======== Extracted data

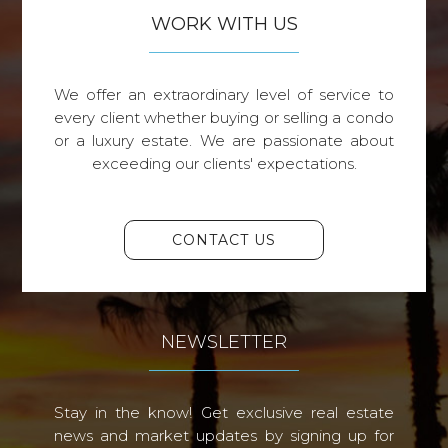
WORK WITH US
We offer an extraordinary level of service to
every client whether buying or selling a condo
or a luxury estate. We are passionate about
exceeding our clients' expectations.
CONTACT US
NEWSLETTER
Stay in the know! Get exclusive real estate
news and market updates by signing up for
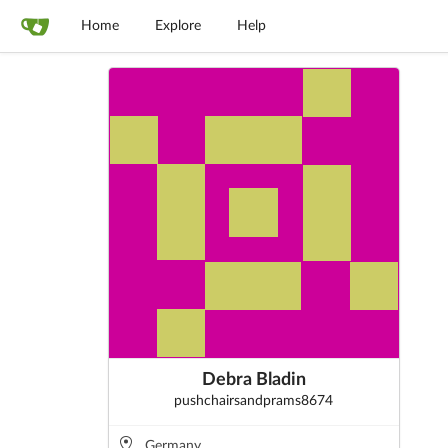
Home
Explore
Help
Debra Bladin
pushchairsandprams8674
Germany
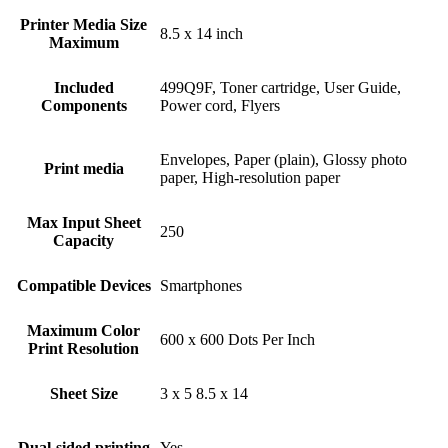
Printer Media Size
8.5 x 14 inch
Maximum
Included
499Q9F, Toner cartridge, User Guide,
Components
Power cord, Flyers
Envelopes, Paper (plain), Glossy photo
Print media
paper, High-resolution paper
Max Input Sheet
250
Capacity
Compatible Devices
Smartphones
Maximum Color
600 x 600 Dots Per Inch
Print Resolution
Sheet Size
3 x 5 8.5 x 14
Dual-sided printing
Yes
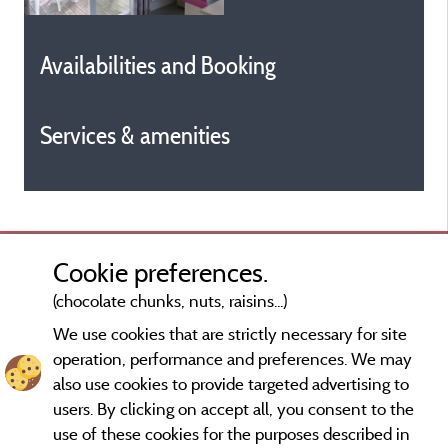
Availabilities and Booking
Services & amenities
Cookie preferences.
(chocolate chunks, nuts, raisins...)
We use cookies that are strictly necessary for site
operation, performance and preferences. We may
also use cookies to provide targeted advertising to
users. By clicking on accept all, you consent to the
use of these cookies for the purposes described in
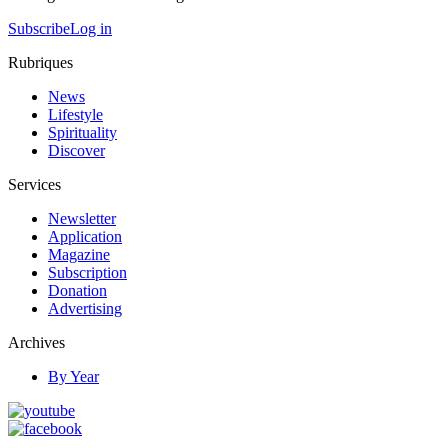
Subscribe
Log in
Rubriques
News
Lifestyle
Spirituality
Discover
Services
Newsletter
Application
Magazine
Subscription
Donation
Advertising
Archives
By Year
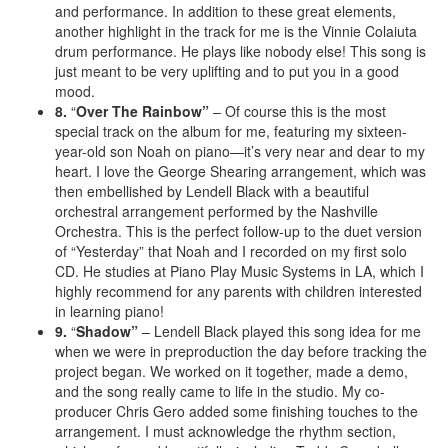
and performance. In addition to these great elements,
another highlight in the track for me is the Vinnie Colaiuta
drum performance. He plays like nobody else! This song is
just meant to be very uplifting and to put you in a good
mood.
8.
“
Over The Rainbow”
– Of course this is the most
special track on the album for me, featuring my sixteen-
year-old son Noah on piano—it’s very near and dear to my
heart. I love the George Shearing arrangement, which was
then embellished by Lendell Black with a beautiful
orchestral arrangement performed by the Nashville
Orchestra. This is the perfect follow-up to the duet version
of “Yesterday” that Noah and I recorded on my first solo
CD. He studies at Piano Play Music Systems in LA, which I
highly recommend for any parents with children interested
in learning piano!
9.
“
Shadow”
– Lendell Black played this song idea for me
when we were in preproduction the day before tracking the
project began. We worked on it together, made a demo,
and the song really came to life in the studio. My co-
producer Chris Gero added some finishing touches to the
arrangement. I must acknowledge the rhythm section,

================

Task details =
From the first line of the records through the line with "year-old son Noah", reproduce each line exactly and leave the pictures out.

Task solution =
WORK WITH US
We offer an extraordinary level of service to
every client whether buying or selling a condo
or a luxury estate. We are passionate about
exceeding our clients' expectations.
CONTACT US
NEWSLETTER
Stay in the know! Get exclusive real estate
news and market updates by signing up for
Home
Explore
Help
Debra Bladin
pushchairsandprams8674
Germany
Printer Media Size
8.5 x 14 inch
Maximum
Included
499Q9F, Toner cartridge, User Guide,
Components
Power cord, Flyers
Envelopes, Paper (plain), Glossy photo
Print media
paper, High-resolution paper
Max Input Sheet
250
Capacity
Compatible Devices
Smartphones
Maximum Color
600 x 600 Dots Per Inch
Print Resolution
Sheet Size
3 x 5 8.5 x 14
Dual-sided printing
Yes
Availabilities and Booking
Services & amenities
Cookie preferences.
(chocolate chunks, nuts, raisins...)
We use cookies that are strictly necessary for site
operation, performance and preferences. We may
also use cookies to provide targeted advertising to
users. By clicking on accept all, you consent to the
use of these cookies for the purposes described in
Subscribe
Log in
Rubriques
News
Lifestyle
Spirituality
Discover
Services
Newsletter
Application
Magazine
Subscription
Donation
Advertising
Archives
By Year
and performance. In addition to these great elements,
another highlight in the track for me is the Vinnie Colaiuta
drum performance. He plays like nobody else! This song is
just meant to be very uplifting and to put you in a good
mood.
8.
“
Over The Rainbow”
– Of course this is the most
special track on the album for me, featuring my sixteen-
year-old son Noah on piano—it’s very near and dear to my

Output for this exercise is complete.